吐息が掛かりそうなのでなんとなく身を引きました。
ええ、…なんとなく。
「誰かにやったのか?」
何言ってるのか一瞬わからなくて考えてしまった。
「チョコならジャックさんとサフと商店街の(以下略)にあげました」
御主人様が無言になってしまいました。
心なしか先ほどより視線が冷たくなっているようです。
…何がいけなかったのか。
「ジャックさんとサフは欲しいと言われたのであげました。
商店街の(以下略)さん達は買い物に行くと良くおまけをしてくれるのでお礼を込めてです。バレンタインですから」
御主人様は何故か頭を抱えています。
非の打ち所の無い説明だと思うのですが、いったい何が問題だったんでしょうか?
「俺は貰ってないぞ」
「欲しかったんですか?」
そう返すと、凄い目で睨まれました。
怒ると目が金色になりますよね。御主人様。
「どうして俺だけ、人には義理だなんだと散々言って、俺は八百屋の店主以下か!?」
「でも私ヒトですよ?商店街の(以下略)さん方は私の事ウサギだと思ってるので気楽に受け取ってくれましたが」
私は買い物に行く時は付け耳着用していますので、それなりに知り合いやら世間やらというものができました。

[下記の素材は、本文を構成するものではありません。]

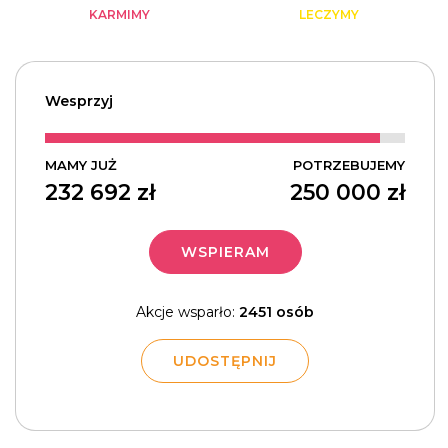
KARMIMY
LECZYMY
Wesprzyj
MAMY JUŻ
POTRZEBUJEMY
232 692
zł
250 000
zł
WSPIERAM
Akcje wsparło:
2451 osób
UDOSTĘPNIJ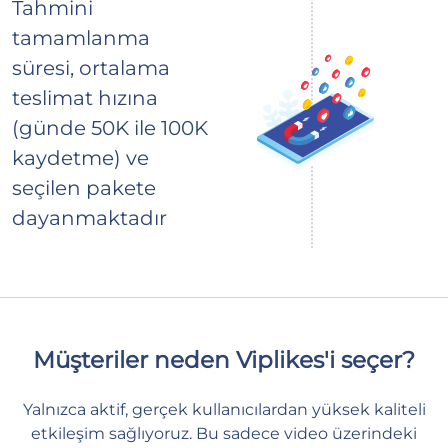
Tahmini
tamamlanma
süresi, ortalama
teslimat hızına
(günde 50K ile 100K
kaydetme) ve
seçilen pakete
dayanmaktadır
Müşteriler neden Viplikes'i seçer?
Yalnızca aktif, gerçek kullanıcılardan yüksek kaliteli
etkileşim sağlıyoruz. Bu sadece video üzerindeki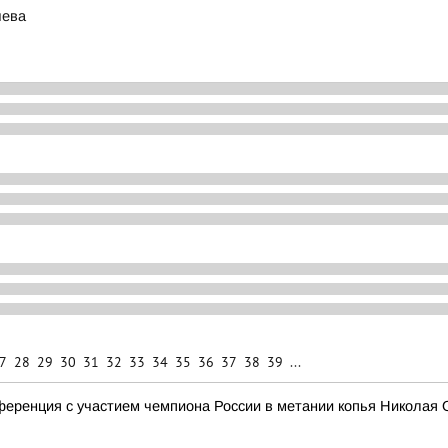
чева
7
28
29
30
31
32
33
34
35
36
37
38
39
...
ференция с участием чемпиона России в метании копья Николая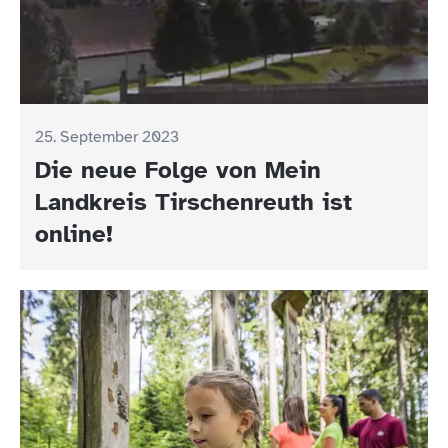
25. September 2023
Die neue Folge von Mein
Landkreis Tirschenreuth ist
online!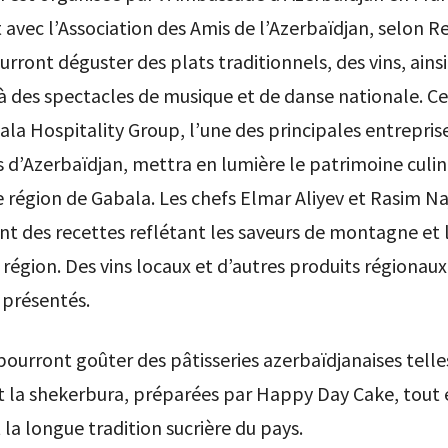
 avec l’Association des Amis de l’Azerbaïdjan, selon R
ourront déguster des plats traditionnels, des vins, ainsi
 à des spectacles de musique et de danse nationale. C
la Hospitality Group, l’une des principales entrepris
s d’Azerbaïdjan, mettra en lumière le patrimoine culin
 région de Gabala. Les chefs Elmar Aliyev et Rasim Na
t des recettes reflétant les saveurs de montagne et 
a région. Des vins locaux et d’autres produits régionau
présentés.
 pourront goûter des pâtisseries azerbaïdjanaises telle
t la shekerbura, préparées par Happy Day Cake, tout 
la longue tradition sucrière du pays.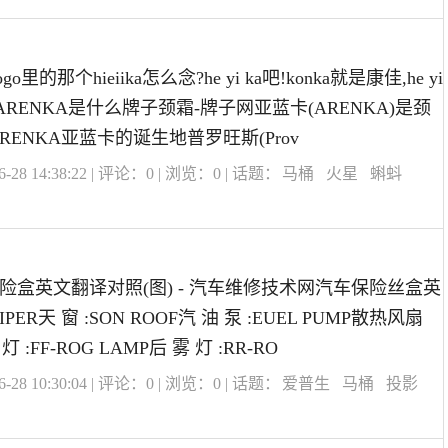
里的那个hieiika怎么念?he yi ka吧!konka就是康佳,he yi
。ARENKA是什么牌子颈霜-牌子网亚蓝卡(ARENKA)是颈
RENKA亚蓝卡的诞生地普罗旺斯(Prov
28 14:38:22 | 评论：
0
| 浏览：
0
| 话题：
马桶
火星
蝌蚪
险盒英文翻译对照(图) - 汽车维修技术网汽车保险丝盒英
PER天 窗 :SON ROOF汽 油 泵 :EUEL PUMP散热风扇
 灯 :FF-ROG LAMP后 雾 灯 :RR-RO
28 10:30:04 | 评论：
0
| 浏览：
0
| 话题：
爱普生
马桶
投影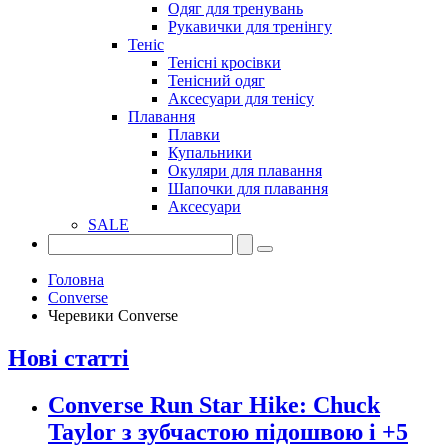
Одяг для тренувань
Рукавички для тренінгу
Теніс
Тенісні кросівки
Тенісний одяг
Аксесуари для тенісу
Плавання
Плавки
Купальники
Окуляри для плавання
Шапочки для плавання
Аксесуари
SALE
Головна
Converse
Черевики Converse
Нові статті
Converse Run Star Hike: Chuck
Taylor з зубчастою підошвою і +5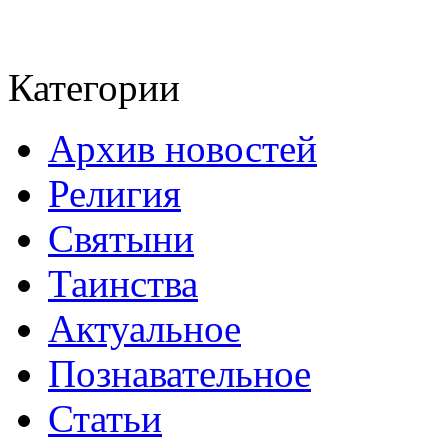
Категории
Архив новостей
Религия
Святыни
Таинства
Актуальное
Познавательное
Статьи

しかし、ヒトはモノと同じ。落ちてから、散々仕込まれた事です。
御主人様は私がヒトだと当然知っているわけで…ですのでモノに貰っても嬉しくないと思いますが。
ふと、腐っても鯛とか、枯れ木も木の賑わいという格言を思い出しましたけど。
ちなみにサフは子供だし、ジャックさんはアレなので別格です。
御主人様といえば、再び無言になってしまいました。
眉間に皺が寄っています。
冷血美少年が台無しです。
どうにかしなくては…。
「もしそういうのに興味があるのでしたら、今更ですがチョコプレイとかしますか?
どっちに塗りますか?アレ結構熱いですけど大丈夫ですか?鱗火傷しませんか?」
無言で頭突きされました。
痛い。
そのあと苦労して購入した貴重な小豆を使って作成した汁粉を進呈するまで、御主人様は口を利いてくれませんでした。
意味不明です。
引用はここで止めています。